**EXERCISE INSTRUCTIONS:** Leave the images out and write out each entry exactly as shown.

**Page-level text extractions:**
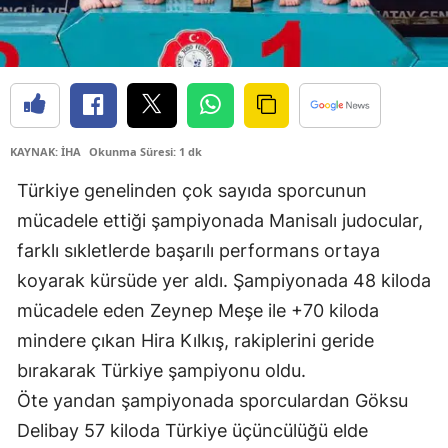
KAYNAK: İHA
Okunma Süresi: 1 dk
Türkiye genelinden çok sayıda sporcunun
mücadele ettiği şampiyonada Manisalı judocular,
farklı sıkletlerde başarılı performans ortaya
koyarak kürsüde yer aldı. Şampiyonada 48 kiloda
mücadele eden Zeynep Meşe ile +70 kiloda
mindere çıkan Hira Kılkış, rakiplerini geride
bırakarak Türkiye şampiyonu oldu.
Öte yandan şampiyonada sporculardan Göksu
Delibay 57 kiloda Türkiye üçüncülüğü elde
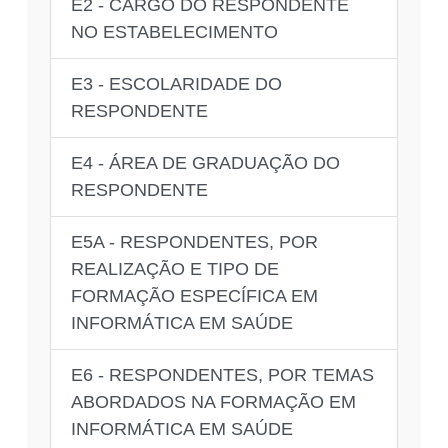
E2 - CARGO DO RESPONDENTE
NO ESTABELECIMENTO
E3 - ESCOLARIDADE DO
RESPONDENTE
E4 - ÁREA DE GRADUAÇÃO DO
RESPONDENTE
E5A - RESPONDENTES, POR
REALIZAÇÃO E TIPO DE
FORMAÇÃO ESPECÍFICA EM
INFORMÁTICA EM SAÚDE
E6 - RESPONDENTES, POR TEMAS
ABORDADOS NA FORMAÇÃO EM
INFORMÁTICA EM SAÚDE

**ANSWER BOX:**
KAYNAK: İHA
Okunma Süresi: 1 dk
Türkiye genelinden çok sayıda sporcunun
mücadele ettiği şampiyonada Manisalı judocular,
farklı sıkletlerde başarılı performans ortaya
koyarak kürsüde yer aldı. Şampiyonada 48 kiloda
mücadele eden Zeynep Meşe ile +70 kiloda
mindere çıkan Hira Kılkış, rakiplerini geride
bırakarak Türkiye şampiyonu oldu.
Öte yandan şampiyonada sporculardan Göksu
Delibay 57 kiloda Türkiye üçüncülüğü elde
E2 - CARGO DO RESPONDENTE
NO ESTABELECIMENTO
E3 - ESCOLARIDADE DO
RESPONDENTE
E4 - ÁREA DE GRADUAÇÃO DO
RESPONDENTE
E5A - RESPONDENTES, POR
REALIZAÇÃO E TIPO DE
FORMAÇÃO ESPECÍFICA EM
INFORMÁTICA EM SAÚDE
E6 - RESPONDENTES, POR TEMAS
ABORDADOS NA FORMAÇÃO EM
INFORMÁTICA EM SAÚDE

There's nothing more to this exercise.